Big Lake Storage: An Open Data Lakehouse on Google Cloud
Large Lake Storage
Built open, high-performance, enterprise Big Lake storage Lakehouses iceberg native
Businesses may use Apache Iceberg to develop open, high-performance, enterprise-grade data lakehouses on Google Cloud with recent Big Lake storage engine improvements. Customers no longer have to choose between completely managed, enterprise-grade storage management and open formats like Apache Iceberg.
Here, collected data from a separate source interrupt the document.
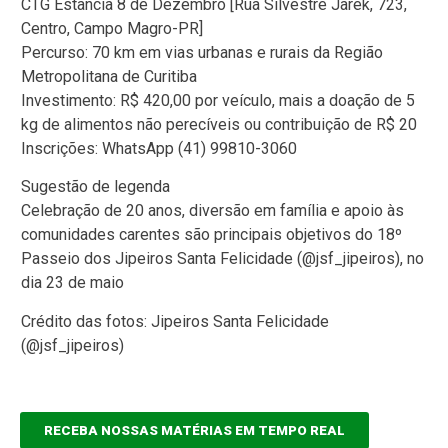
CTG Estância 8 de Dezembro [Rua Silvestre Jarek, 723,
Centro, Campo Magro-PR]
Percurso: 70 km em vias urbanas e rurais da Região
Metropolitana de Curitiba
Investimento: R$ 420,00 por veículo, mais a doação de 5
kg de alimentos não perecíveis ou contribuição de R$ 20
Inscrições: WhatsApp (41) 99810-3060
Sugestão de legenda
Celebração de 20 anos, diversão em família e apoio às
comunidades carentes são principais objetivos do 18º
Passeio dos Jipeiros Santa Felicidade (@jsf_jipeiros), no
dia 23 de maio
Crédito das fotos: Jipeiros Santa Felicidade
(@jsf_jipeiros)
RECEBA NOSSAS MATÉRIAS EM TEMPO REAL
Businesses want adaptive, open, and interoperable architectures that let several engines work on a single copy of data while data management is revolutionised. Apache Iceberg is a popular open table style. The latest Big Lake storage development offers Apache Iceberg access to Google's infrastructure, enabling open data lakehouses.
Major advances include:
BigLake Metastore is normally available: BigLake Metastore, formerly BigQuery, is now public. This completely managed, serverless, and scalable solution simplifies runtime metadata maintenance and operations for BigQuery and other Iceberg-compatible engines. Use of Google's global metadata management infrastructure reduces the need to control proprietary metastore implementation. BigLake Metastore is necessary for open interoperability.
Iceberg REST Catalogue API Preview Introduction: To complement the GA Custom Iceberg Catalogue, the Iceberg REST Catalogue (Preview) provides a standard REST interface for interoperability. Users, including Spark users, can use the BigLake metastore as a serverless Iceberg catalogue. The Custom Iceberg Catalogue lets Spark and other open-source engines connect with Apache Iceberg and BigQuery BigLake tables.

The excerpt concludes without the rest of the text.